• [Exercise materials]:
=====

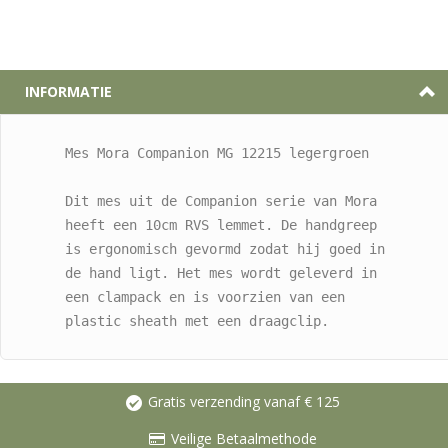
INFORMATIE
Mes Mora Companion MG 12215 legergroen
Dit mes uit de Companion serie van Mora 
heeft een 10cm RVS lemmet. De handgreep 
is ergonomisch gevormd zodat hij goed in 
de hand ligt. Het mes wordt geleverd in 
een clampack en is voorzien van een 
plastic sheath met een draagclip.
Gratis verzending vanaf € 125
Veilige Betaalmethode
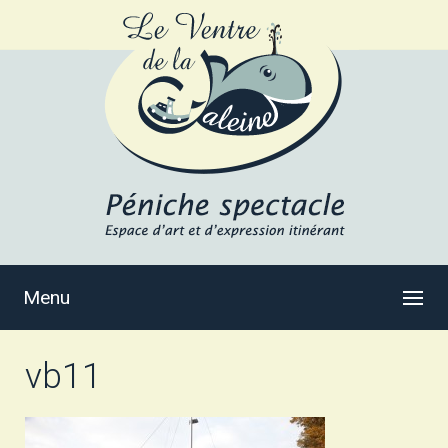
Menu
vb11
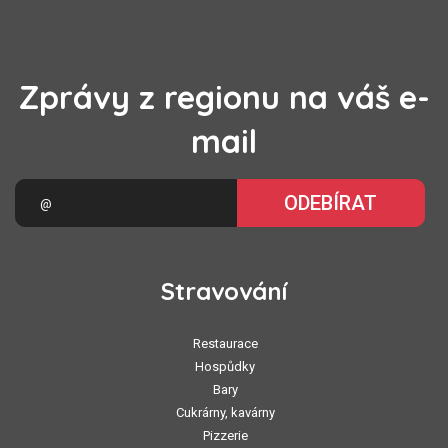
Zprávy z regionu na váš e-
mail
ODEBÍRAT
Stravování
Restaurace
Hospůdky
Bary
Cukrárny, kavárny
Pizzerie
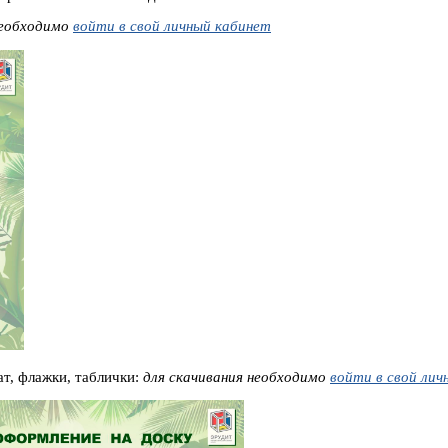
необходимо
войти в свой личный кабинет
ат, флажки, таблички:
для скачивания необходимо
войти в свой лич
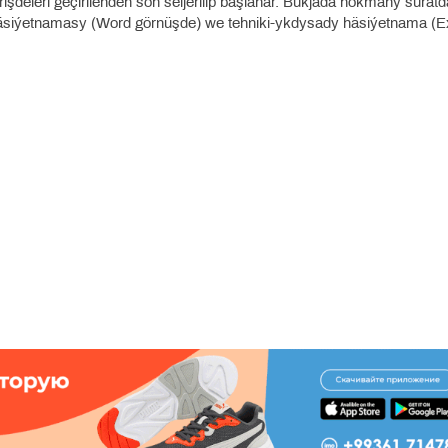
işdeleri geçirilenden soň seljerilip başlanar. Bukjada hökmany suratd
häsiýetnamasy (Word görnüşde) we tehniki-ykdysady häsiýetnama (E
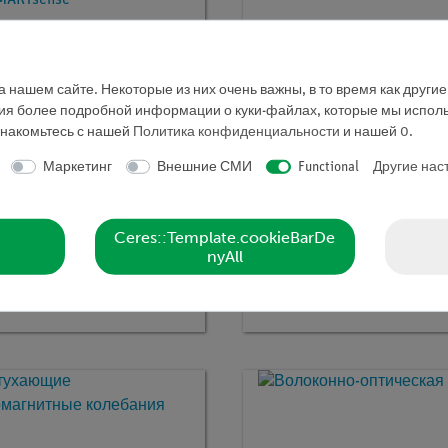
 нашем сайте. Некоторые из них очень важны, в то время как други
ния более подробной информации о куки-файлах, которые мы исполь
знакомьтесь с нашей
Политика конфиденциальности
и нашей
0
.
Маркетинг
Внешние СМИ
Functional
Другие нас
мер:
P6301569
Кат.номер:
P1378900
Ceres::Template.cookieBarDe
фированные
Незатухающие
nyAll
ромагнитные колебания с
электромагнитные колеб
 SMARTsense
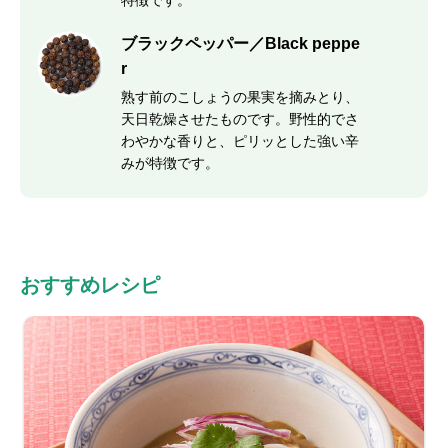
特徴です。
ブラックペッパー／Black peppe
r
熟す前のこしょうの果実を摘みとり、
天日乾燥させたものです。野性的でさ
わやかな香りと、ピリッとした強い辛
みが特徴です。
おすすめレシピ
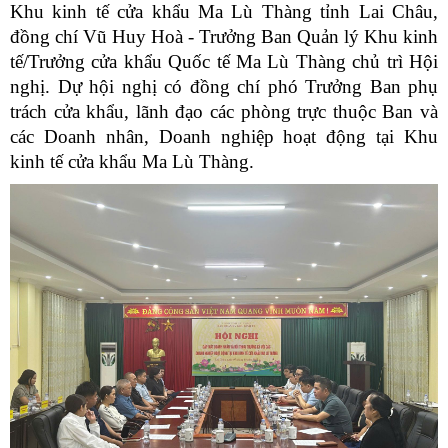
Khu kinh tế cửa khẩu Ma Lù Thàng tỉnh Lai Châu,
đồng chí Vũ Huy Hoà - Trưởng Ban Quản lý Khu kinh
tế/Trưởng cửa khẩu Quốc tế Ma Lù Thàng chủ trì Hội
nghị. Dự hội nghị có đồng chí phó Trưởng Ban phụ
trách cửa khẩu, lãnh đạo các phòng trực thuộc Ban và
các Doanh nhân, Doanh nghiệp hoạt động tại Khu
kinh tế cửa khẩu Ma Lù Thàng.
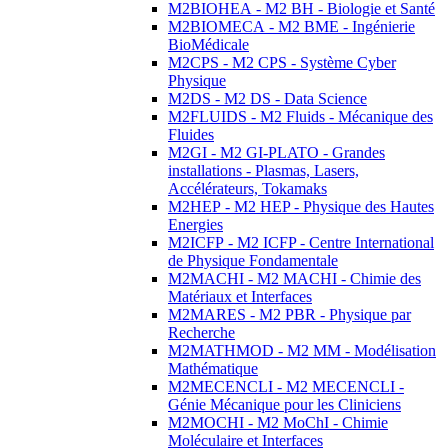
M2BIOHEA - M2 BH - Biologie et Santé
M2BIOMECA - M2 BME - Ingénierie
BioMédicale
M2CPS - M2 CPS - Système Cyber
Physique
M2DS - M2 DS - Data Science
M2FLUIDS - M2 Fluids - Mécanique des
Fluides
M2GI - M2 GI-PLATO - Grandes
installations - Plasmas, Lasers,
Accélérateurs, Tokamaks
M2HEP - M2 HEP - Physique des Hautes
Energies
M2ICFP - M2 ICFP - Centre International
de Physique Fondamentale
M2MACHI - M2 MACHI - Chimie des
Matériaux et Interfaces
M2MARES - M2 PBR - Physique par
Recherche
M2MATHMOD - M2 MM - Modélisation
Mathématique
M2MECENCLI - M2 MECENCLI -
Génie Mécanique pour les Cliniciens
M2MOCHI - M2 MoChI - Chimie
Moléculaire et Interfaces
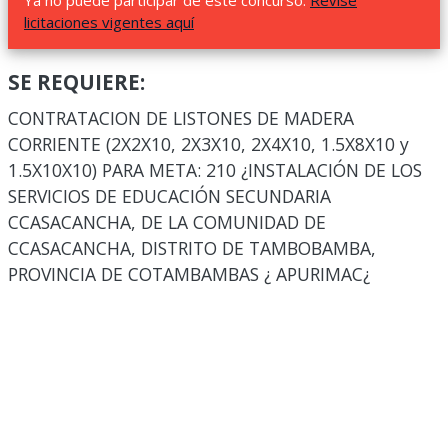
Ya no puede participar de este concurso.
Revise
licitaciones vigentes aquí
SE REQUIERE:
CONTRATACION DE LISTONES DE MADERA
CORRIENTE (2X2X10, 2X3X10, 2X4X10, 1.5X8X10 y
1.5X10X10) PARA META: 210 ¿INSTALACIÓN DE LOS
SERVICIOS DE EDUCACIÓN SECUNDARIA
CCASACANCHA, DE LA COMUNIDAD DE
CCASACANCHA, DISTRITO DE TAMBOBAMBA,
PROVINCIA DE COTAMBAMBAS ¿ APURIMAC¿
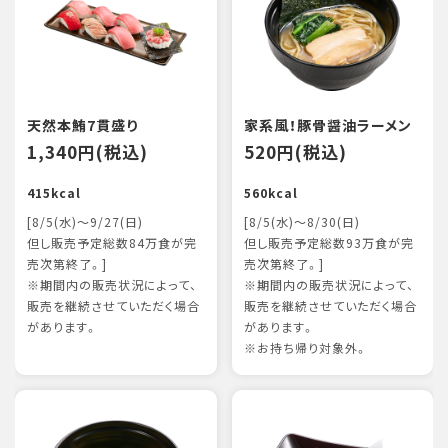
天然本鮪7貫盛り
家系風！豚骨醤油ラーメン
1,340円(税込)
520円(税込)
415kcal
560kcal
[8/5(水)～9/27(日)
[8/5(水)～8/30(日)
但し販売予定総数84万食が完
但し販売予定総数93万食が完
売次第終了。]
売次第終了。]
※期間内の販売状況によって、
※期間内の販売状況によって、
販売を継続させていただく場合
販売を継続させていただく場合
があります。
があります。
※お持ち帰り対象外。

=====

• [Description of the task]: Set down exactly the lines between the one with "M2MOCHI - M2 MoChI - Chimie" and the last line of the material above, both included, but none of the pictures.

• [Answer box]:
M2MOCHI - M2 MoChI - Chimie
Moléculaire et Interfaces
Ya no puede participar de este concurso.
Revise
licitaciones vigentes aquí
SE REQUIERE:
CONTRATACION DE LISTONES DE MADERA
CORRIENTE (2X2X10, 2X3X10, 2X4X10, 1.5X8X10 y
1.5X10X10) PARA META: 210 ¿INSTALACIÓN DE LOS
SERVICIOS DE EDUCACIÓN SECUNDARIA
CCASACANCHA, DE LA COMUNIDAD DE
CCASACANCHA, DISTRITO DE TAMBOBAMBA,
PROVINCIA DE COTAMBAMBAS ¿ APURIMAC¿
天然本鮪7貫盛り
家系風！豚骨醤油ラーメン
1,340円(税込)
520円(税込)
415kcal
560kcal
[8/5(水)～9/27(日)
[8/5(水)～8/30(日)
但し販売予定総数84万食が完
但し販売予定総数93万食が完
売次第終了。]
売次第終了。]
※期間内の販売状況によって、
※期間内の販売状況によって、
販売を継続させていただく場合
販売を継続させていただく場合
があります。
があります。
※お持ち帰り対象外。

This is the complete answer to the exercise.